Senate Republicans are turning their focus back to an Obamacare program that aims to shield insurers from financial risk. Their efforts could build a case that the Obama administration does not have the legal authority to implement the program.
Republicans on the Senate Budget Committee circulated a memo Friday, obtained by Morning Consult, that urges the caucus to take another look at the Affordable Care Act’s “risk corridors” program and review whether it’s possible to block the administration from using the program as a “slush fund.”
“The Administration’s move to change the budgetary treatment of risk corridors is all about doing another end-run around Congress,” the letter reads in part. “It also suggests that in the absence of actual budget neutrality (which would require legislation enacted by Congress), HHS could raid other programs within CMS program management to fund a shortfall or use the program as another ‘slush fund to implement other portions of Obamacare.”
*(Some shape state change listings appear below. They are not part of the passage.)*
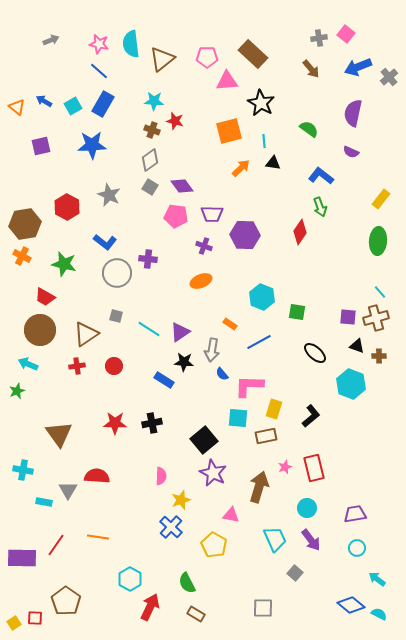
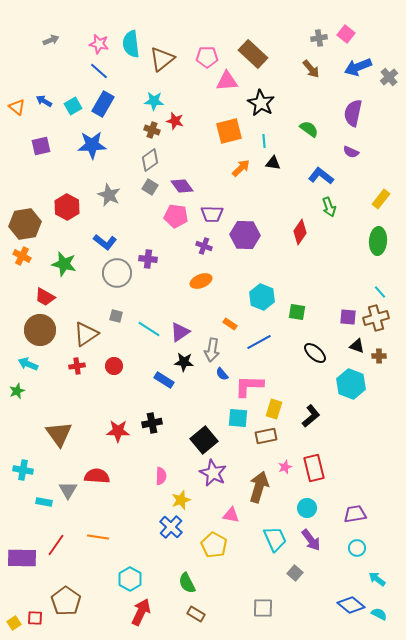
green arrow at (320, 207): moved 9 px right
red star at (115, 423): moved 3 px right, 8 px down
red arrow at (150, 607): moved 9 px left, 5 px down
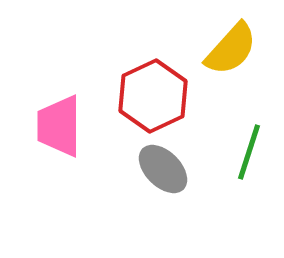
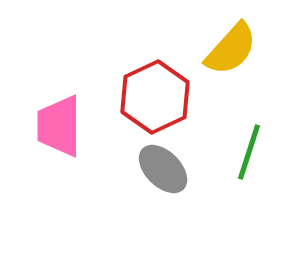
red hexagon: moved 2 px right, 1 px down
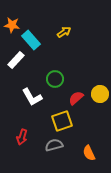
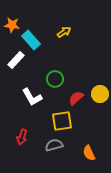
yellow square: rotated 10 degrees clockwise
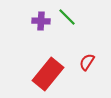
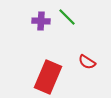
red semicircle: rotated 90 degrees counterclockwise
red rectangle: moved 3 px down; rotated 16 degrees counterclockwise
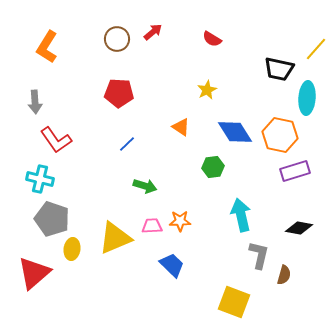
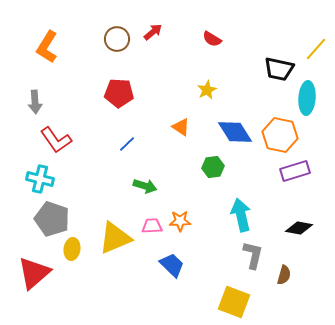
gray L-shape: moved 6 px left
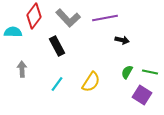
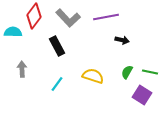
purple line: moved 1 px right, 1 px up
yellow semicircle: moved 2 px right, 6 px up; rotated 105 degrees counterclockwise
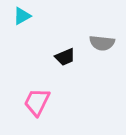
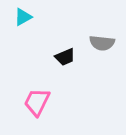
cyan triangle: moved 1 px right, 1 px down
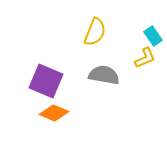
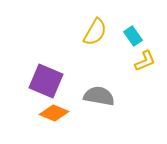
yellow semicircle: rotated 8 degrees clockwise
cyan rectangle: moved 20 px left
yellow L-shape: moved 3 px down
gray semicircle: moved 5 px left, 21 px down
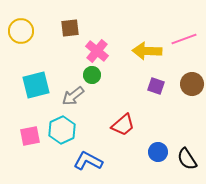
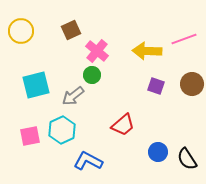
brown square: moved 1 px right, 2 px down; rotated 18 degrees counterclockwise
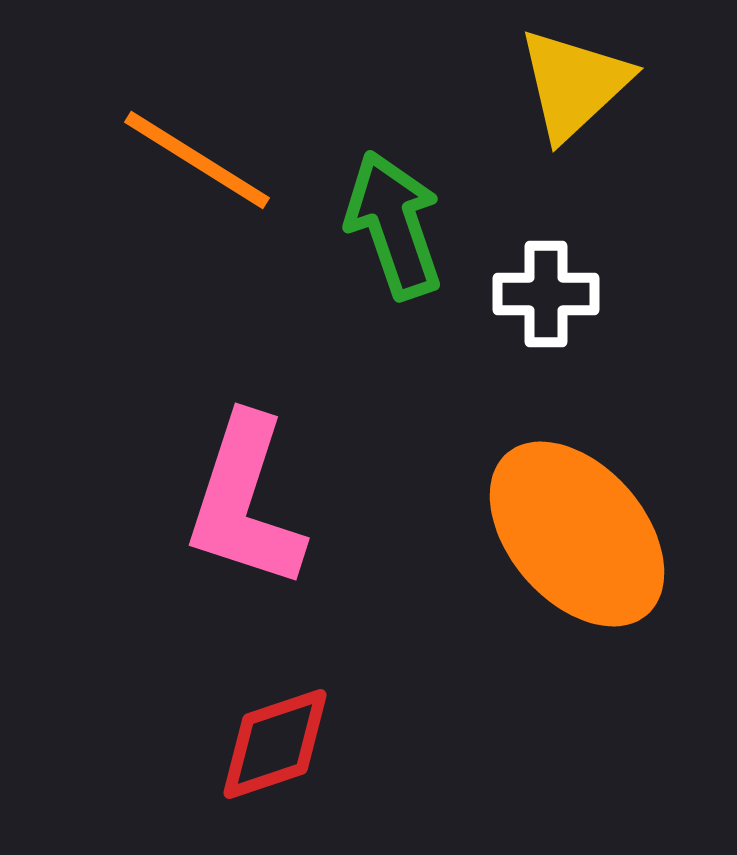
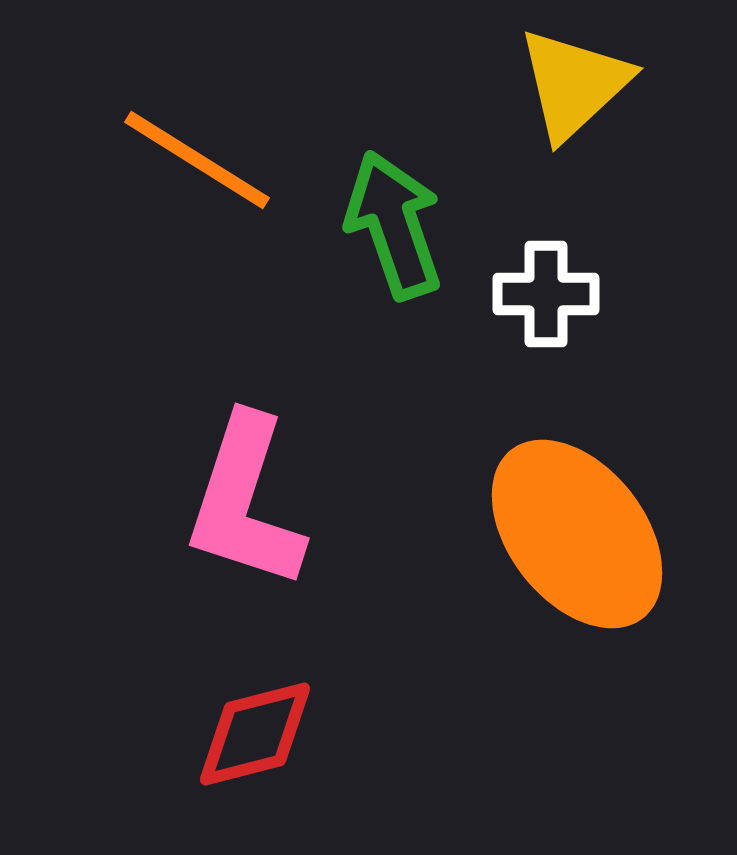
orange ellipse: rotated 3 degrees clockwise
red diamond: moved 20 px left, 10 px up; rotated 4 degrees clockwise
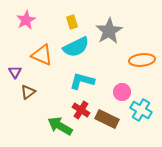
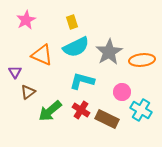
gray star: moved 21 px down
green arrow: moved 10 px left, 15 px up; rotated 70 degrees counterclockwise
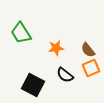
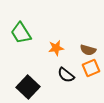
brown semicircle: rotated 35 degrees counterclockwise
black semicircle: moved 1 px right
black square: moved 5 px left, 2 px down; rotated 15 degrees clockwise
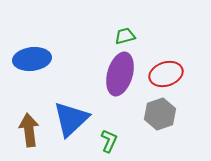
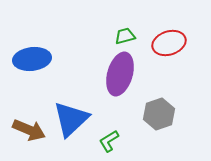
red ellipse: moved 3 px right, 31 px up
gray hexagon: moved 1 px left
brown arrow: rotated 120 degrees clockwise
green L-shape: rotated 145 degrees counterclockwise
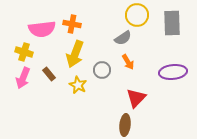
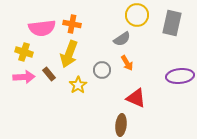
gray rectangle: rotated 15 degrees clockwise
pink semicircle: moved 1 px up
gray semicircle: moved 1 px left, 1 px down
yellow arrow: moved 6 px left
orange arrow: moved 1 px left, 1 px down
purple ellipse: moved 7 px right, 4 px down
pink arrow: moved 1 px right, 1 px up; rotated 115 degrees counterclockwise
yellow star: rotated 12 degrees clockwise
red triangle: rotated 50 degrees counterclockwise
brown ellipse: moved 4 px left
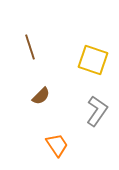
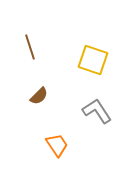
brown semicircle: moved 2 px left
gray L-shape: rotated 68 degrees counterclockwise
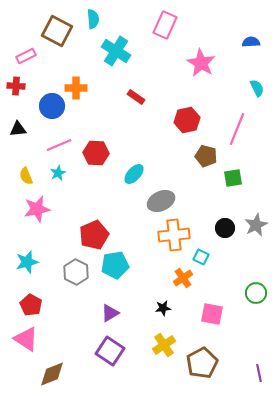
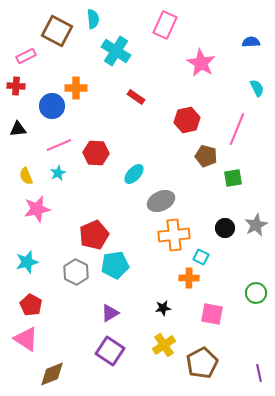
orange cross at (183, 278): moved 6 px right; rotated 36 degrees clockwise
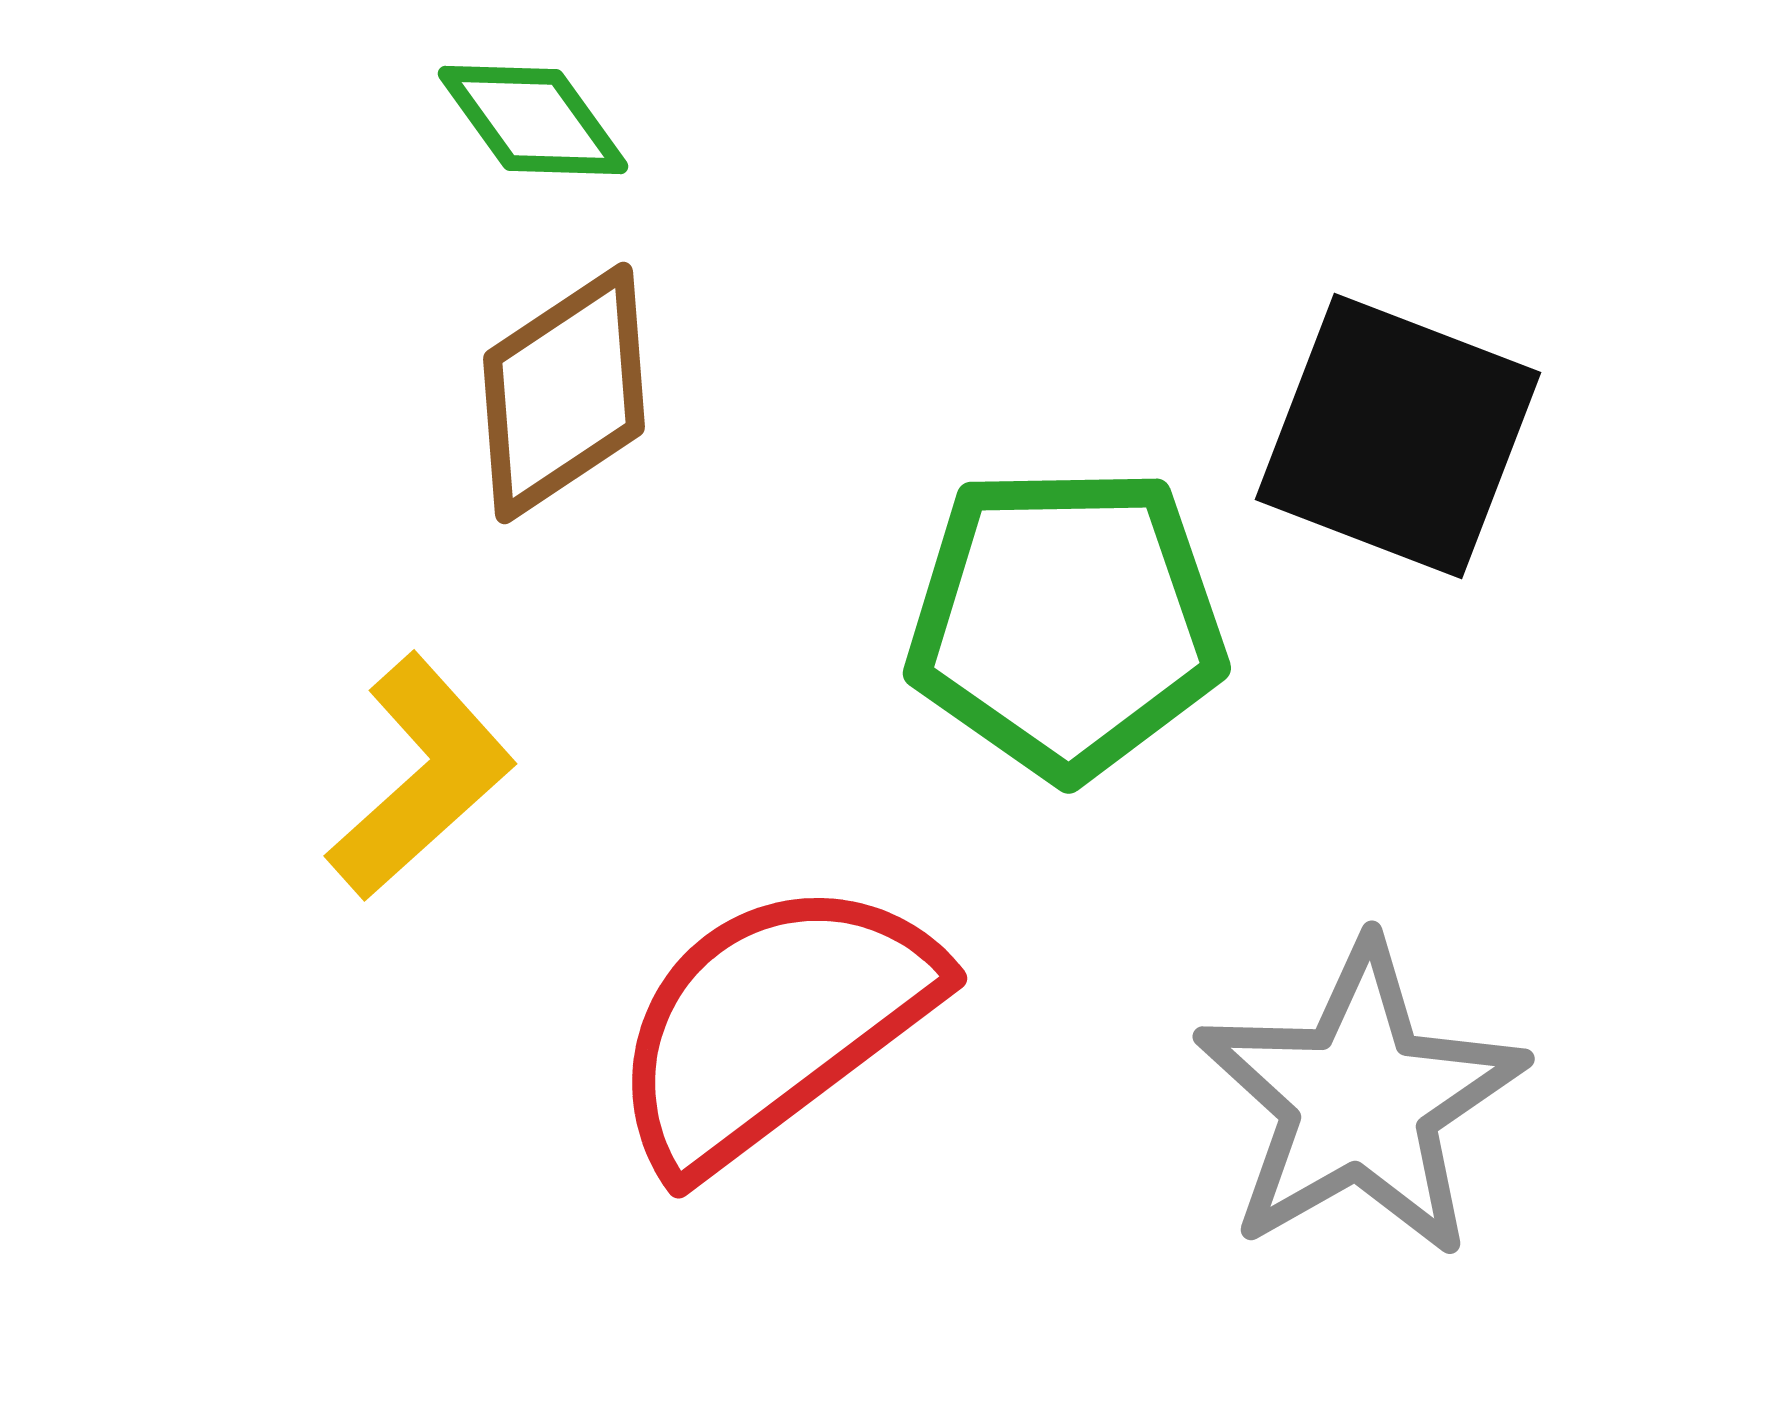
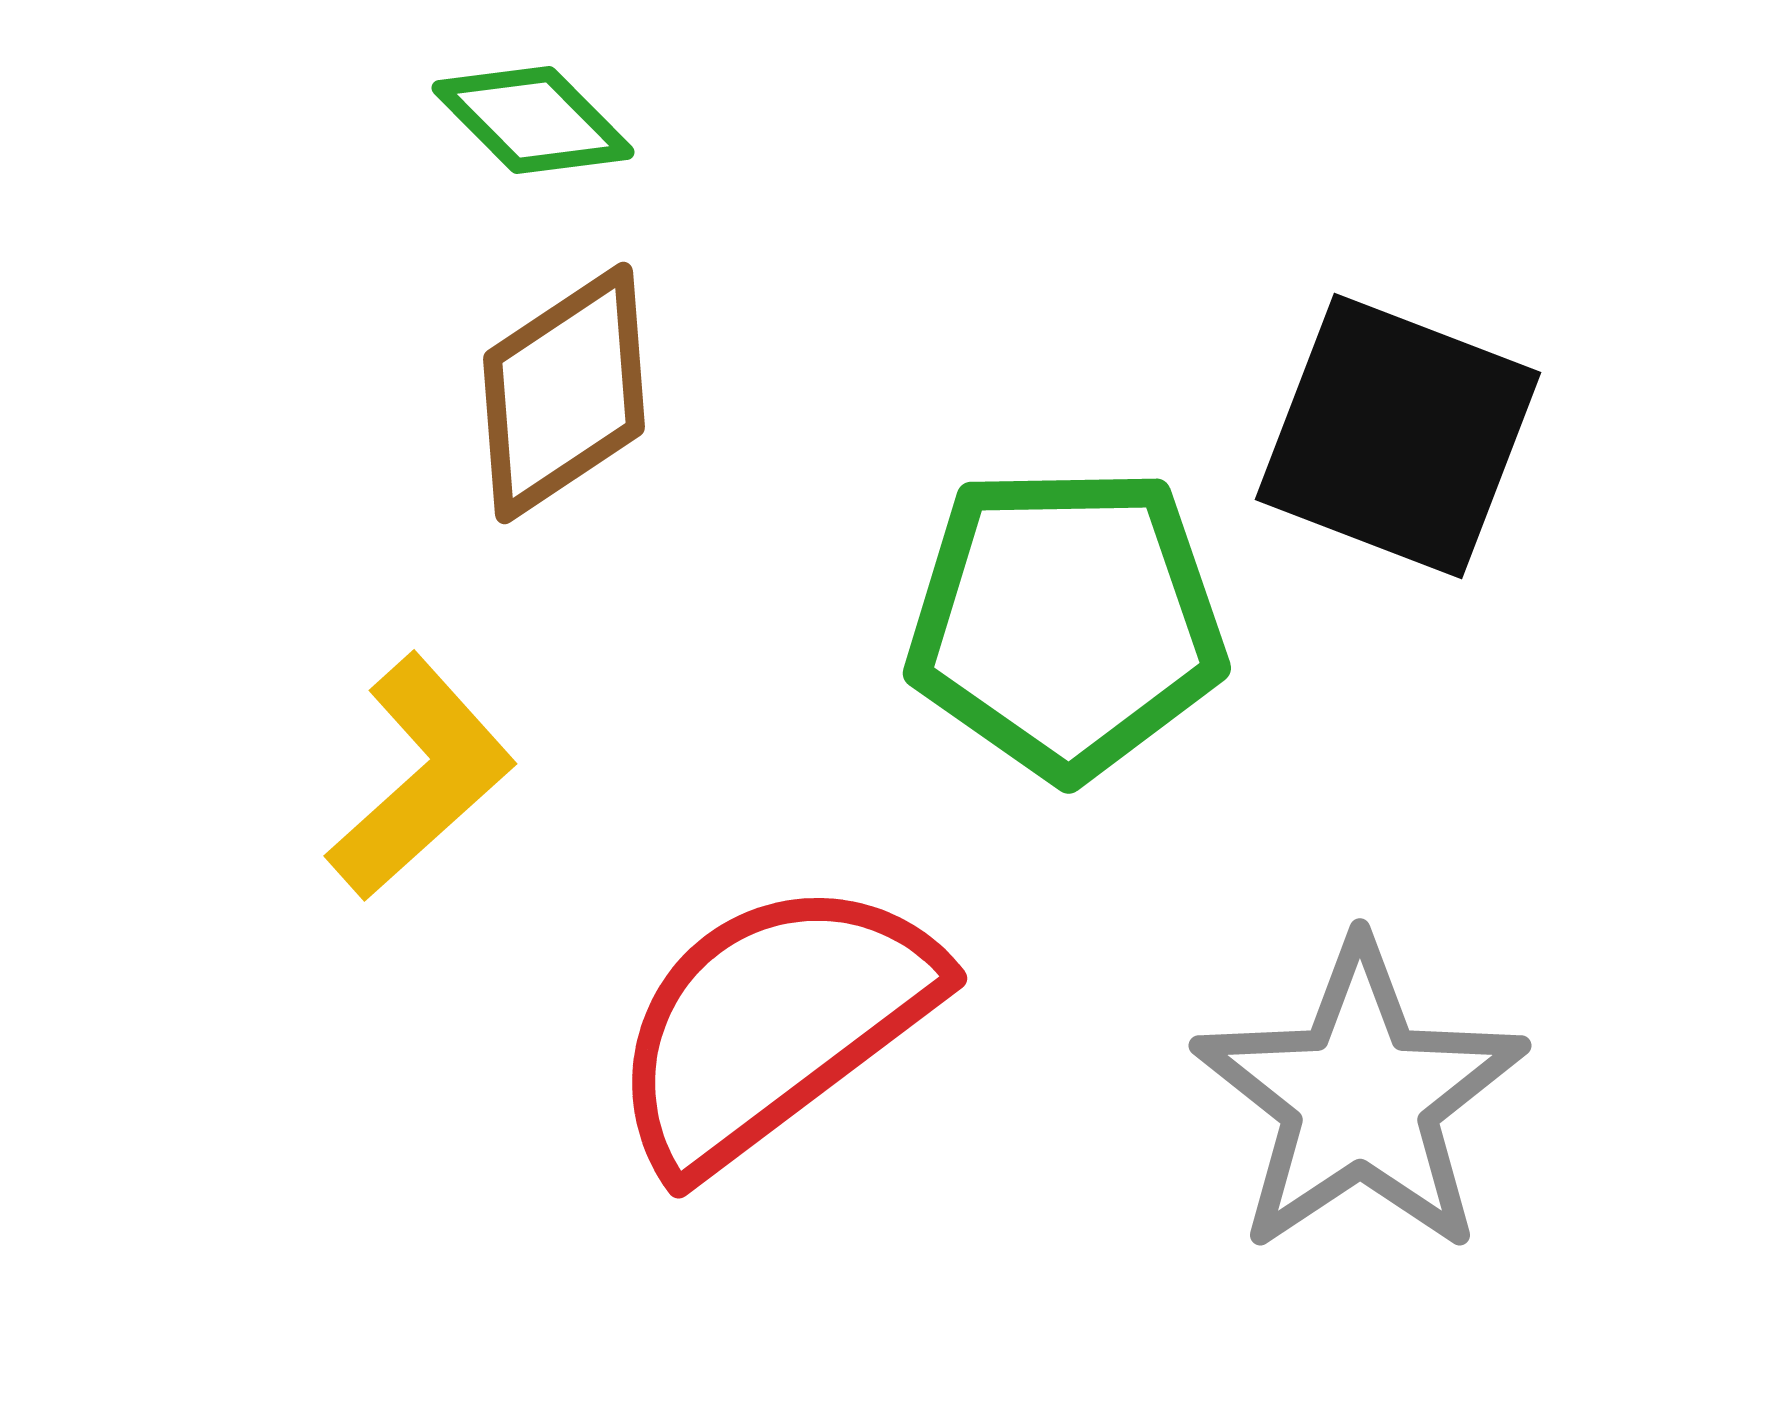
green diamond: rotated 9 degrees counterclockwise
gray star: moved 2 px up; rotated 4 degrees counterclockwise
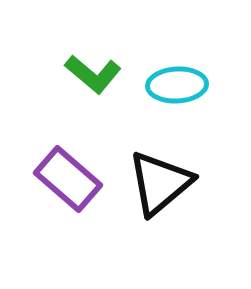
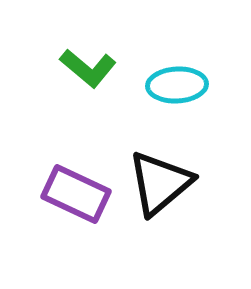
green L-shape: moved 5 px left, 6 px up
purple rectangle: moved 8 px right, 15 px down; rotated 16 degrees counterclockwise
The Morning Consult reported last week that some Republicans believe they’ve identified a poorly structured aspect of the healthcare law that could provide an opening for a legal challenge.
The Affordable Care Act (ACA) created a temporary pool of money – the risk corridors– to reimburse insurers who enroll a higher-than-expected number of sick patients in the first two years of the healthcare law.
The program is meant to ease the transition for insurers worried about the inherent risks of universal coverage. Insurers with better-than-expected results pay into a fund, with the understanding that HHS will redistribute that money to insurers that underperform because they got stuck with sicker-than-average enrollees.
But a Congressional Research Services memo from January argued that because there’s no appropriations language for the program, which Republicans have decried as an “insurer bailout,” that Health and Human Services (HHS) has no authority to reimburse insurers who perform poorly in the early years of the law.
The nonpartisan Congressional Budget Office (CBO) has said that the government would collect $16 billion from insurers between 2015 and 2017 for the program, but only pay out $8 billion, netting the government $8 billion over that time.
However, the CRS memo further argued that the administration couldn’t dip into the federal treasury if it comes up short on collections, and that even if it does receive matching collections, that HHS still has no authority under the law to distribute money from a revolving fund.
Friday’s Senate Budget Committee memo references a new CRS memo, sent to the committee on May 2, that backs up these findings, while acknowledging “there are several factors” that could lead to a different interpretation.
The Senate Budget Committee is pressing for a review of the law to determine whether Congress must pass an appropriations bill for HHS to have access to these funds.
“The Administration has requested an appropriation for the program that would provide the Secretary of Health and Human Services with broad discretion into how funds for the risk corridor program are managed,” the memo continues. “How Congress handles the Administration’s request will have significant implications for the financing of the health care law.
Rep. Jack Kingston (R-Ga.), the chairman of the House Appropriations Subcommittee on Labor and Health and Human Services, told Morning Consult last week he would never consider passing legislation to fund the risk corridors.